**Dataset:**
--------------------

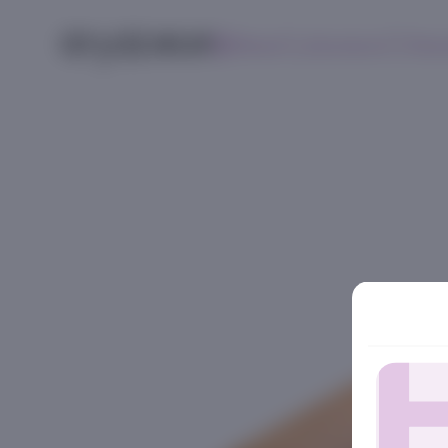
Меню
Контакты
Поис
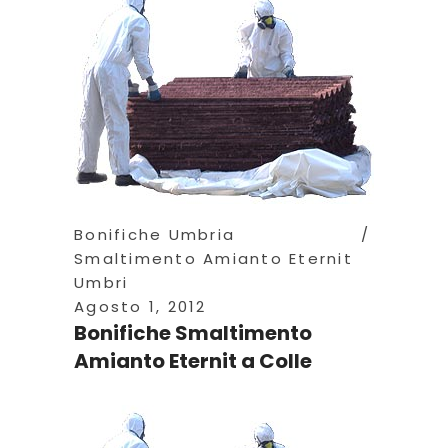
Bonifiche Umbria
Smaltimento Amianto Eternit
Umbri
Agosto 1, 2012
Bonifiche Smaltimento
Amianto Eternit a Colle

--------------------

**What you need to do:**
Could the data above be copied out exactly, with no pictures kept?

**Exercise solution:**
Меню
Контакты
Поис
Bonifiche Umbria
Smaltimento Amianto Eternit
Umbri
Agosto 1, 2012
Bonifiche Smaltimento
Amianto Eternit a Colle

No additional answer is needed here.